Jan 15, 2012

Pina Bausch


Pina Bausch is divisive. Some adore her work. Others reject it as sexist, classist, and cruel (or "torture" as Joan Acocella states in her New Yorker review). For me, if cruelty is present in Pina's work, it is there in an Artaudean sense, not a literal one (by the same token, would these people likewise say Monty Python is about torture and humiliation?). Watching Wim Wenders personally introduce his film, and listening to the interviews in the film, it is striking how Pina is surrounded by love. In one moving moment, a dancer points out (I'm paraphrasing) that Pina had watched her for more hours than her own parents had... who would watch her now? For me, it is Bausch's watchfulness that informs her work, not any desire to depict torture.
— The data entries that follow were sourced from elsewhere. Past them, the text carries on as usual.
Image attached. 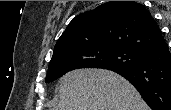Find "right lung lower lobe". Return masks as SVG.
Masks as SVG:
<instances>
[{
    "label": "right lung lower lobe",
    "mask_w": 171,
    "mask_h": 110,
    "mask_svg": "<svg viewBox=\"0 0 171 110\" xmlns=\"http://www.w3.org/2000/svg\"><path fill=\"white\" fill-rule=\"evenodd\" d=\"M141 54L138 64L110 70L130 81L152 110H171V54L168 44L164 41Z\"/></svg>",
    "instance_id": "right-lung-lower-lobe-1"
}]
</instances>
Of Wender's film I had mixed feelings. The way the interview segments cut into the dance segments often left me frustrated. Some of the interviews appear to be included for inclusiveness' sake, rather than because they inform us about a new aspect of Pina's life. I didn't like the 3D: I would have preferred to see the images brighter and clearer and without the reflections of smeary plastic glasses in front of my face. And where Pina's performances were peppered with textual elements, these were largely missing from Wender's tribute. All this said, I left the film with the same sense I have when I went to see Pina at BAM. Yes, I remain very resolutely a Pina fan.

Jan 10, 2012



What most impressed me about Maurizio Cattelan: All at the Guggenheim was the way it visually held together. It is remarkable how consistent Cattelan was over the years. Where other artists increase their showyness with their fame, Cattelan's work retains a certain scale of production throughout, speaking of a level of discipline that rubs against his reputation as a prankster. It was a forceful and utterly convincing show. And we must wonder whether 'All' is all, or if the title is just another prank. Both make sense - and this, really, is the point.